Başlıkta kullandığımız “Dijital egemenlik olmadan ulusal egemenlik olmaz” kelamı Altınbaş Üniversitesi Rektörü Prof. Dr. Davet Erbaş’a ilişkin. Dijital dönüşümün hayatın her alanında “kırılma” ve “çökme” yarattığı ve bu kırılmaların dezavantajlarına karşılık beşere, gerçek bölüme ve ülkelere büyük avantajlar da sağladığı gerçeğini tartışmak gayesiyle 12 Kasım 2019 tarihinde Altınbaş Üniversitesi, Çelebi Stratejik Danışmanlık AŞ ve Türkiye Bilişim Vakfı paydaşlığında “Dijital Idare ve Kırılma” başlıklı bir konferans düzenlenmişti. Eski Bakan Prof. Dr. Işın Çelebi’nin Koordinatörlüğünü yaptığı bu konferansta sunulan bildiriler, “Gelecek Nasıl Olacak? – Dijital Idare, Kırılma & Yeni Bir Dünya Düzeni” başlığıyla bir kitapta toplandı ve kitabın tanıtımı salı günü gerçekleştirildi. Tanıtım toplantısında kitabın içeriği anlatılırken dijital dönüşümle birlikte dünyayı ve Türkiye’yi bekleyen tehlikelere dikkat çekildi.
PARA BULUNDU ANCAK…
Toplantının açılışını yapan projenin koordinatörü eski bakan Prof.Dr. Işın Çelebi, globalleşmenin yeni bir tertip anlayışıyla sürdüğünü ve Türkiye’nin bu yeni nizama hazırlıksız olduğunu belirterek şunları söyledi: “1995 yılında ‘Her Konuta Bilgisayar’ projesini geliştirmiştim. Yaklaşık 7 milyon meskende 15 milyon öğrencinin yaşadığını düşünerek 1.5 milyar dolar fiyatında internet altyapısını kurulmasını projelendirmiştik. Dünya Bankası ile konuşarak 600 milyon dolar kredi temin ettik. Fakat bürokrasi bu kredinin 300 milyon dolarının ithalatta ve okul tamiratlarında kullanımını uygun gördü. Kalan 300 milyon doları da Dünya Bankası’na 2000 yılında iade etti. İnternet altyapısı kurulamadı. Bugün geldiğimiz nokta; uzaktan eğitim sistemi çöktü. Zira altyapı kâfi değil. Fiber optik altyapısı yetmiyor. Bu gelişmeleirin gerisinde kalacağız ne yazık ki. Nasıl otoyollar yaygınlaştığında taşıma ve pazarlar geliştiyse haberleşme ve irtibat altyapısı geliştiğinde de dijital teknoloji ve iktisat gelişecektir.”
KESIM İŞLETMELİ
Konferansın ve kitabın sonuç bildirgesinde dijital ihtilalin yarattığı kırılmalar, bu kırılmalara karşı alınacak tedbirler ile avantaja çevrilebilecek bahis başlıklarından kimileri şöyle sıralanıyor:
– 4 G’nin sayısal dönüşümü desteklemesi mümkün değildir. Ülke olarak 5G’ye geçiş konusunda yol haritası ortaya konulmalı ve bu mevzuda yerli firmalara da bir rol tanımlanmalıdır.

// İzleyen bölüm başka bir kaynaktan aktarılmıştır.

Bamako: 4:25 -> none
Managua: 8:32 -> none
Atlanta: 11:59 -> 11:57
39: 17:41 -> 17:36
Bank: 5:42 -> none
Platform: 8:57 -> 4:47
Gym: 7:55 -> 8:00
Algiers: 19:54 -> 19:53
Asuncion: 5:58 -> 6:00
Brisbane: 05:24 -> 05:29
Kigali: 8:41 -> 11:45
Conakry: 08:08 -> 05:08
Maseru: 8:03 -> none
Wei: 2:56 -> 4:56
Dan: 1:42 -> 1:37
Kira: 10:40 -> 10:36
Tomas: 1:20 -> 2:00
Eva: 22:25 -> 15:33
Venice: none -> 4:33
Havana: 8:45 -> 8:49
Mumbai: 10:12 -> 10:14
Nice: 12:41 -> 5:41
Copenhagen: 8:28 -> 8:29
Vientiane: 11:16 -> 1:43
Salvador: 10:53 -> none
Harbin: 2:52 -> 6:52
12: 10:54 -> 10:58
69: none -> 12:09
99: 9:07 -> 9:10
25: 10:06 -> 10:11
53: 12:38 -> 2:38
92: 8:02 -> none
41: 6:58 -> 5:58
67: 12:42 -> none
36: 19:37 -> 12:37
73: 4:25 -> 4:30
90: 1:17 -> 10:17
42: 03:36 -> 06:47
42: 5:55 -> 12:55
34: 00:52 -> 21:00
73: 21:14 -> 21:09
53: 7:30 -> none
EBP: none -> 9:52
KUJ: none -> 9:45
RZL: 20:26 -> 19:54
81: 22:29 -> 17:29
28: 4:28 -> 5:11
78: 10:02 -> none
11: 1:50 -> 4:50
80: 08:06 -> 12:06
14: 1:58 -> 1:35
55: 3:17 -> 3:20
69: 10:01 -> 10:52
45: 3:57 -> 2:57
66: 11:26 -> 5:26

– Ülkemizde 11 altyapı şirketi olmasına rağmen 2010 yılından beri fiber altyapının ilerlemediği görülüyor. Telekom operatörlerinin son 9 yılda geldikleri durum değerlendirildiğinde bu yatırımın şahsen devlet tarafından yapılmasının ve altyapının kâr emeli gütmeyen, bir başka şirket olarak ve telekom dalının kendi bileşenleri tarafından işletilmesi daha gerçekçidir.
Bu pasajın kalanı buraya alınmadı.